## WHAT THE TASK REQUIRES:
Output only the lines below that start at the line containing "الرقمية، حيث أننا" and end at the line containing "وتجهيز مقر للمركز", with both ends kept.

## DATA EXCERPTS:

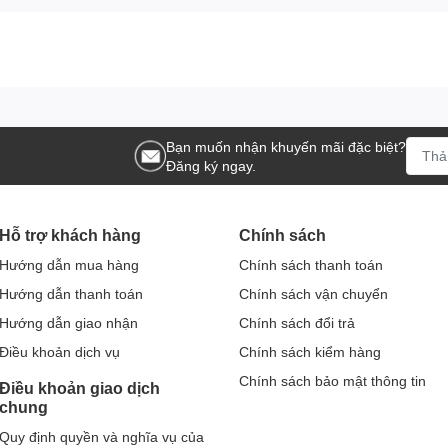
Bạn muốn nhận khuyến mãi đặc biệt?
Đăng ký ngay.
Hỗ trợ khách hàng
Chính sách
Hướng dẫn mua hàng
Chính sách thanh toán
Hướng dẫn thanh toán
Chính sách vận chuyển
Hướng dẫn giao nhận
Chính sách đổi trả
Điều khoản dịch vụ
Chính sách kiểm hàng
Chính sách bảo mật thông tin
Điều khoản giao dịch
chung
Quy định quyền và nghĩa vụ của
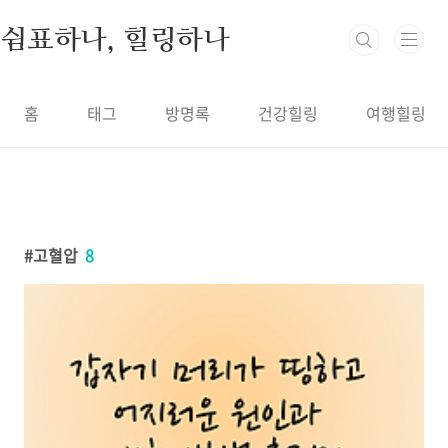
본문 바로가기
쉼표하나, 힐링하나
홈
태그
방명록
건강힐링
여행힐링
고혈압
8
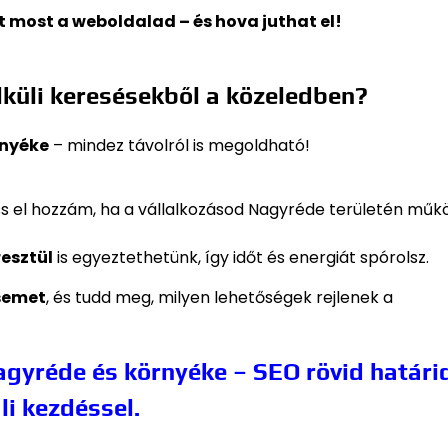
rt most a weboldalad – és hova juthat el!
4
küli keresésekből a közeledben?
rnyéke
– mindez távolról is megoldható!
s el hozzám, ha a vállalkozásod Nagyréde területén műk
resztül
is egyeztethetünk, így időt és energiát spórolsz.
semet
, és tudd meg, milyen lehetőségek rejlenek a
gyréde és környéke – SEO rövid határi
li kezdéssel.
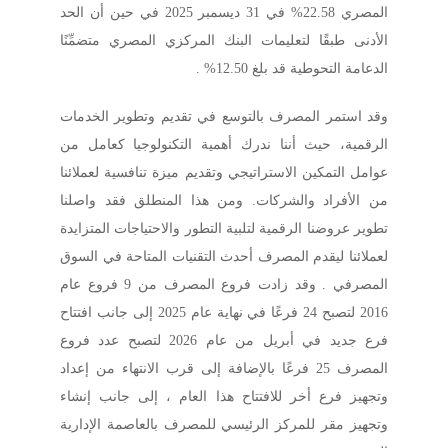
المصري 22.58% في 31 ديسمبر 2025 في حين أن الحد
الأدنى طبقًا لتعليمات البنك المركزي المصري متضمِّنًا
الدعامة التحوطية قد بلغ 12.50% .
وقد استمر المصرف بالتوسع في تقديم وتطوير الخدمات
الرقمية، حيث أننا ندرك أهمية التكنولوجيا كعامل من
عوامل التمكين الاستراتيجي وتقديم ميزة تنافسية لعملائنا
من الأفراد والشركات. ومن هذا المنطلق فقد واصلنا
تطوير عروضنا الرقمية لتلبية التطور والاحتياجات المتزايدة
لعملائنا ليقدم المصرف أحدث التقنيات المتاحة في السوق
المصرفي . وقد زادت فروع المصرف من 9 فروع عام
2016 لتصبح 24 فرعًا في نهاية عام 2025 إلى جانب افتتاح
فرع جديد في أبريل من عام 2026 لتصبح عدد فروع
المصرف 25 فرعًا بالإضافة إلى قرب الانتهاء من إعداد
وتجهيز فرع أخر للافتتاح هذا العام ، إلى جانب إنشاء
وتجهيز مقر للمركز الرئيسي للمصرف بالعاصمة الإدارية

==

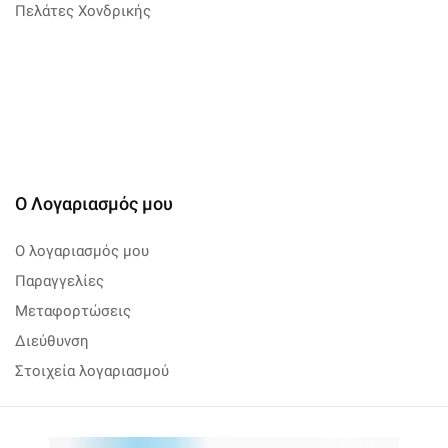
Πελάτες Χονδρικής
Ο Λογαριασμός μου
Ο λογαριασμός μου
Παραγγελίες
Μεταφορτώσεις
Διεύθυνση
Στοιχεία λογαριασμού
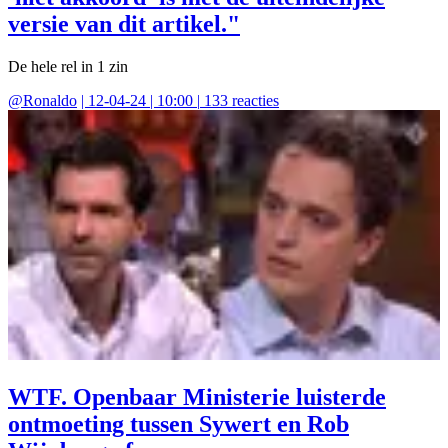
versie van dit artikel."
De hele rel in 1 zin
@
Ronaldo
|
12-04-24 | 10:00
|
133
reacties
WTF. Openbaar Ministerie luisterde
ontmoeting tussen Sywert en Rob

==

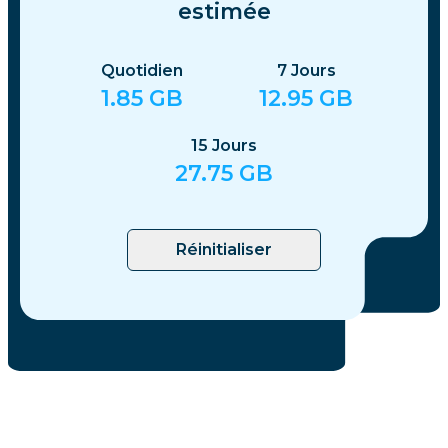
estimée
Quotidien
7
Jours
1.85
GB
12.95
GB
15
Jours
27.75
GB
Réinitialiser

## SOLUTION TO THE EXERCISE:
الرقمية، حيث أننا ندرك أهمية التكنولوجيا كعامل من
عوامل التمكين الاستراتيجي وتقديم ميزة تنافسية لعملائنا
من الأفراد والشركات. ومن هذا المنطلق فقد واصلنا
تطوير عروضنا الرقمية لتلبية التطور والاحتياجات المتزايدة
لعملائنا ليقدم المصرف أحدث التقنيات المتاحة في السوق
المصرفي . وقد زادت فروع المصرف من 9 فروع عام
2016 لتصبح 24 فرعًا في نهاية عام 2025 إلى جانب افتتاح
فرع جديد في أبريل من عام 2026 لتصبح عدد فروع
المصرف 25 فرعًا بالإضافة إلى قرب الانتهاء من إعداد
وتجهيز فرع أخر للافتتاح هذا العام ، إلى جانب إنشاء
وتجهيز مقر للمركز الرئيسي للمصرف بالعاصمة الإدارية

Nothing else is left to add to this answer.